0

I have a folder that need to contain certain files that contains magic in their name so i have a list of all the files with os.listdir(sstable_dir_path) and i have a list of regexes that one of them supposed to match one of those filenames. is there any way to do so without a nested for?

SSTABLE_FILENAMES_REGEXES = [re.compile(r'md-\d+-big-CompressionInfo.db'), re.compile(r'md-\d+-big-Data.db'),
                             re.compile(r'md-\d+-big-Digest.crc32'), re.compile(r'md-\d+-big-Filter.db'),
                             re.compile(r'md-\d+-big-Index.db'), re.compile(r'md-\d+-big-Statistics.db'),
                             re.compile(r'md-\d+-big-Summary.db'), re.compile(r'md-\d+-big-TOC.txt')]

filenames example:

md-146-big-CompressionInfo.db
md-146-big-Data.db
md-146-big-Digest.crc32
md-146-big-Filter.db
md-146-big-Index.db
md-146-big-Statistics.db
md-146-big-Summary.db
md-146-big-TOC.txt

how i currently do it

all([any([regex.fullmatch(fillename) for regex in SSTABLE_FILENAMES_REGEXES]) for fillename in os.listdir(sstable_dir_path)])

Ema Il
  • 405
  • 1
  • 5
  • 14
  • Hey you can use the operator OR in regex. – Beny Gj Apr 07 '21 at 14:51
  • As @BenyGj noted, something like [this](https://stackoverflow.com/questions/8609597/python-regular-expressions-or) then just use `re.compile` once on your single pattern with lots of `|` characters in it. – Frodnar Apr 07 '21 at 14:53
  • @KarlThornton what do you mean two sets of [] ? using | does help thanks! – Ema Il Apr 08 '21 at 07:14

2 Answers2

1

If you wanted to you could build a single regex in the format (?=.*^pattern1$)(?=.*^pattern2$) - the (?=) is a positive lookahead - the ^$ are used to emulate the "fullmatch" behaviour.

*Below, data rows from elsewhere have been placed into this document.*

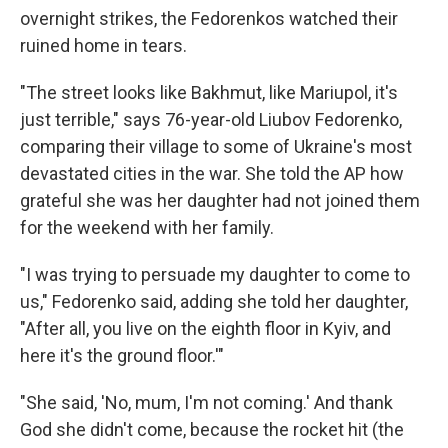
overnight strikes, the Fedorenkos watched their
ruined home in tears.
"The street looks like Bakhmut, like Mariupol, it's
just terrible," says 76-year-old Liubov Fedorenko,
comparing their village to some of Ukraine's most
devastated cities in the war. She told the AP how
grateful she was her daughter had not joined them
for the weekend with her family.
"I was trying to persuade my daughter to come to
us," Fedorenko said, adding she told her daughter,
"After all, you live on the eighth floor in Kyiv, and
here it's the ground floor.'"
"She said, 'No, mum, I'm not coming.' And thank
God she didn't come, because the rocket hit (the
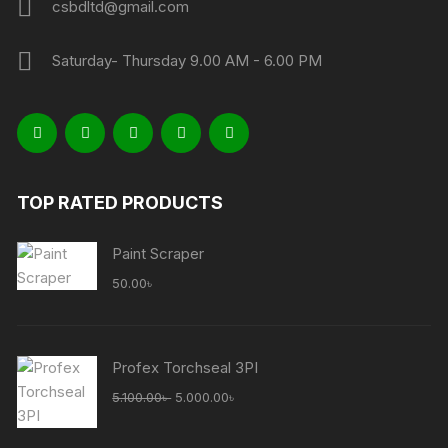
csbdltd@gmail.com
Saturday- Thursday 9.00 AM - 6.00 PM
TOP RATED PRODUCTS
Paint Scraper
50.00
৳
Profex Torchseal 3PI
Original
Current
5.100.00
৳
5.000.00
৳
price
price
was:
is:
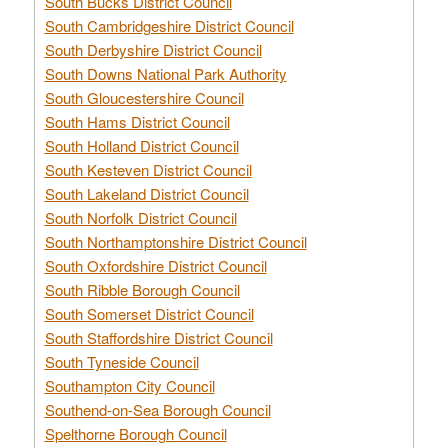
South Bucks District Council
South Cambridgeshire District Council
South Derbyshire District Council
South Downs National Park Authority
South Gloucestershire Council
South Hams District Council
South Holland District Council
South Kesteven District Council
South Lakeland District Council
South Norfolk District Council
South Northamptonshire District Council
South Oxfordshire District Council
South Ribble Borough Council
South Somerset District Council
South Staffordshire District Council
South Tyneside Council
Southampton City Council
Southend-on-Sea Borough Council
Spelthorne Borough Council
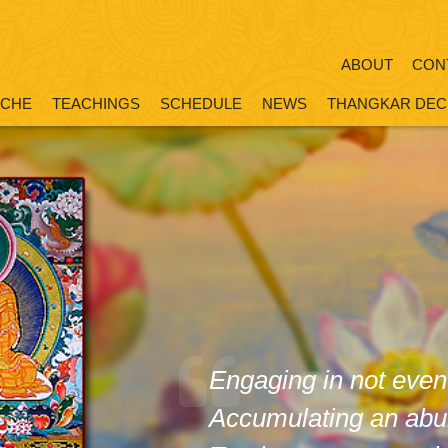
ABOUT
CON
OCHE
TEACHINGS
SCHEDULE
NEWS
THANGKAR DEC
Engaging in not even
Accumulating an abu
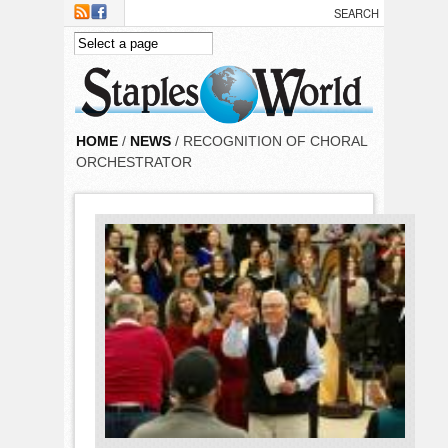
Skip to main content
HOME
/
NEWS
/ RECOGNITION OF CHORAL
ORCHESTRATOR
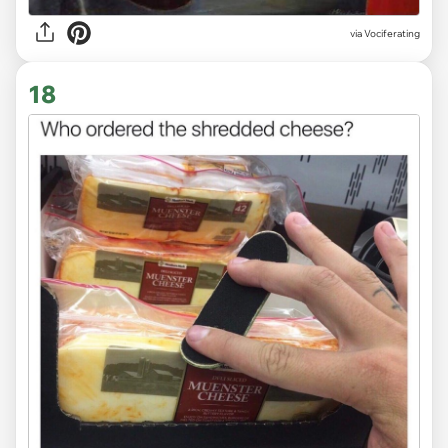
via Vociferating
18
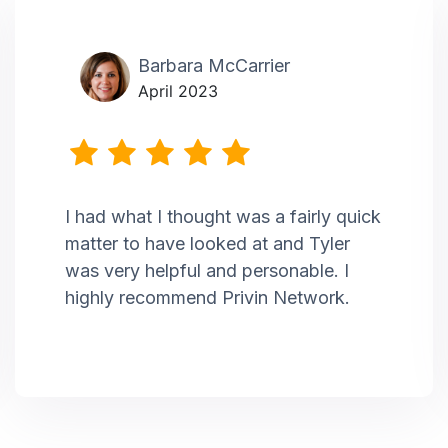
Barbara McCarrier
April 2023
I had what I thought was a fairly quick
matter to have looked at and Tyler
was very helpful and personable. I
highly recommend Privin Network.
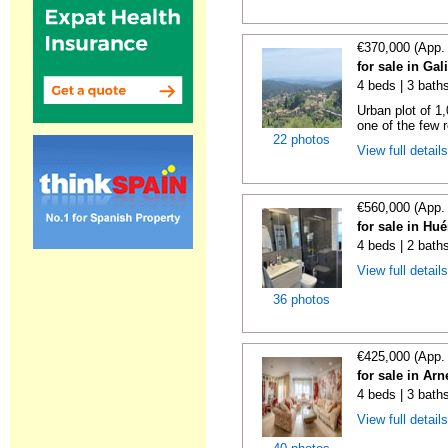
€370,000 (App.
for sale in Gal
4 beds | 3 bath
Urban plot of 1,
one of the few r
22 photos
View full detail
€560,000 (App.
for sale in Hu
4 beds | 2 bath
View full detail
36 photos
€425,000 (App.
for sale in Ar
4 beds | 3 bath
View full detail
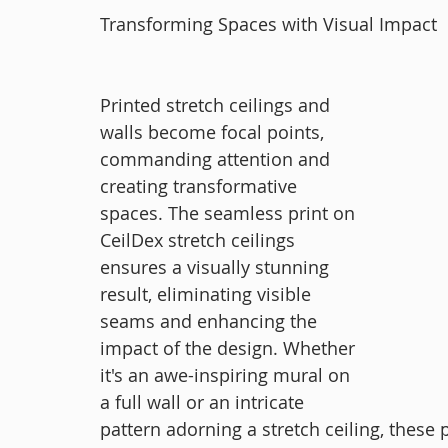
Transforming Spaces with Visual Impact
Printed stretch ceilings and 
walls become focal points, 
commanding attention and 
creating transformative 
spaces. The seamless print on 
CeilDex stretch ceilings 
ensures a visually stunning 
result, eliminating visible 
seams and enhancing the 
impact of the design. Whether 
it's an awe-inspiring mural on 
a full wall or an intricate 
pattern adorning a stretch ceiling, these p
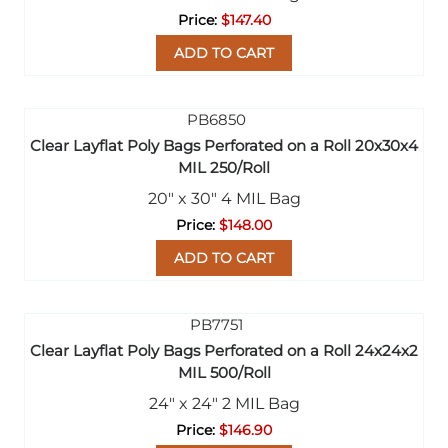
$147.40
ADD TO CART
Clear Layflat Poly Bags Perforated on a Roll 20x30x4
MIL 250/Roll
20" x 30" 4 MIL Bag
$148.00
ADD TO CART
Clear Layflat Poly Bags Perforated on a Roll 24x24x2
MIL 500/Roll
24" x 24" 2 MIL Bag
$146.90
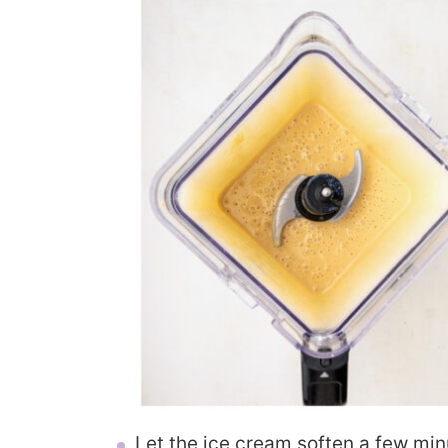
Let the ice cream soften a few mi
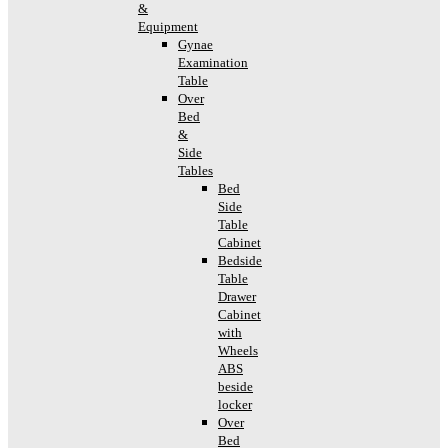
&
Equipment
Gynae
Examination
Table
Over
Bed
&
Side
Tables
Bed
Side
Table
Cabinet
Bedside
Table
Drawer
Cabinet
with
Wheels
ABS
beside
locker
Over
Bed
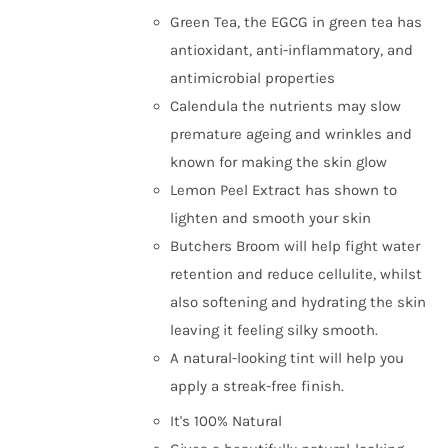
Green Tea, the EGCG in green tea has
antioxidant, anti-inflammatory, and
antimicrobial properties
Calendula the nutrients may slow
premature ageing and wrinkles and
known for making the skin glow
Lemon Peel Extract has shown to
lighten and smooth your skin
Butchers Broom will help fight water
retention and reduce cellulite, whilst
also softening and hydrating the skin
leaving it feeling silky smooth.
A natural-looking tint will help you
apply a streak-free finish.
It's 100% Natural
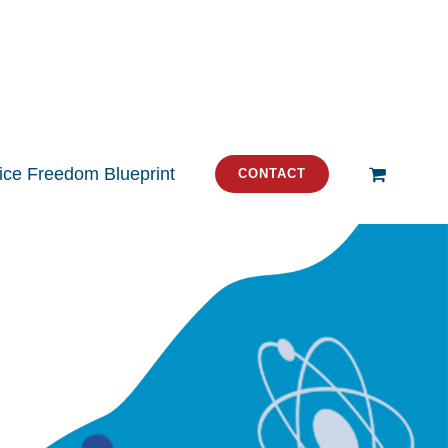
tice Freedom Blueprint
CONTACT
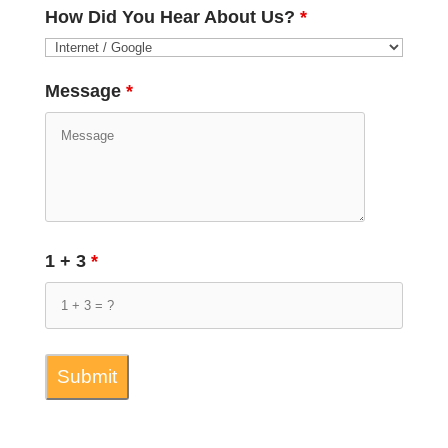
How Did You Hear About Us?
*
Message
*
1 + 3
*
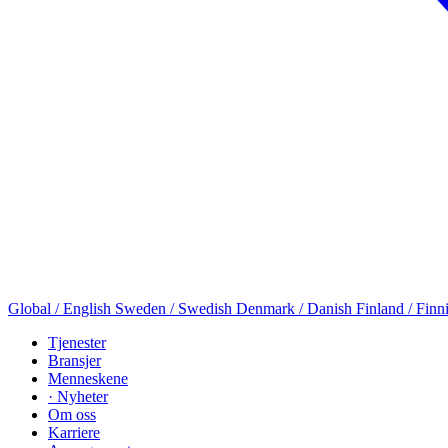
Global / English
Sweden / Swedish
Denmark / Danish
Finland / Finn
Tjenester
Bransjer
Menneskene
· Nyheter
Om oss
Karriere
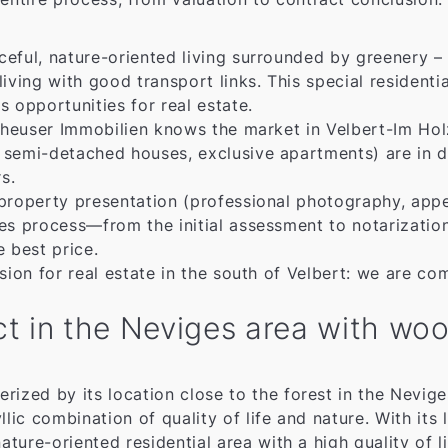
ful, nature-oriented living surrounded by greenery – id
ing with good transport links. This special residentia
 opportunities for real estate.
rtheuser Immobilien knows the market in Velbert-Im Ho
 semi-detached houses, exclusive apartments) are in d
s.
property presentation (professional photography, appe
ales process—from the initial assessment to notariz
e best price.
sion for real estate in the south of Velbert: we are co
rict in the Neviges area with w
ized by its location close to the forest in the Neviges 
llic combination of quality of life and nature. With it
ature-oriented residential area with a high quality of l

You can then create a multilined string from os.listdir() to match against.

SSTABLE_FILENAMES = [
    'big-CompressionInfo.db', 'big-Data.db', 'big-Digest.crc32', 'big-Filter.db',
    'big-Index.db', 'big-Statistics.db', 'big-Summary.db', 'big-TOC.txt'
]

regex = re.compile('(?ms)' + 
    ''.join(f'(?=.*^md-\d+-{re.escape(name)}$)' 
    for name in SSTABLE_FILENAMES)
)

>>> bool(regex.search('\n'.join(os.listdir(sstable_dir_path))))
True
0
files = ['md-146-big-CompressionInfo.db', 
         'md-146-big-Data.db', 
         'md-146-big-Digest.crc32', 
         'md-146-big-Filter.db', 
         'md-146-big-Index.db', 
         'md-146-big-Statistics.db', 
         'md-146-big-Summary.db', 
         'md-146-big-TOC.txt']
pattern = '|'.join(map(lambda x: x.pattern, SSTABLE_FILENAMES_REGEXES))
res = [fillename for fillename in files.split() if re.fullmatch(pattern=pattern , string=fillename) ]

print(res)

result:

['md-146-big-CompressionInfo.db', 'md-146-big-Data.db', 'md-146-big-Digest.crc32', 'md-146-big-Filter.db', 'md-146-big-Index.db', 'md-146-big-Statistics.db', 'md-146-big-Summary.db', 'md-146-big-TOC.txt']
Beny Gj
  • 607
  • 4
  • 16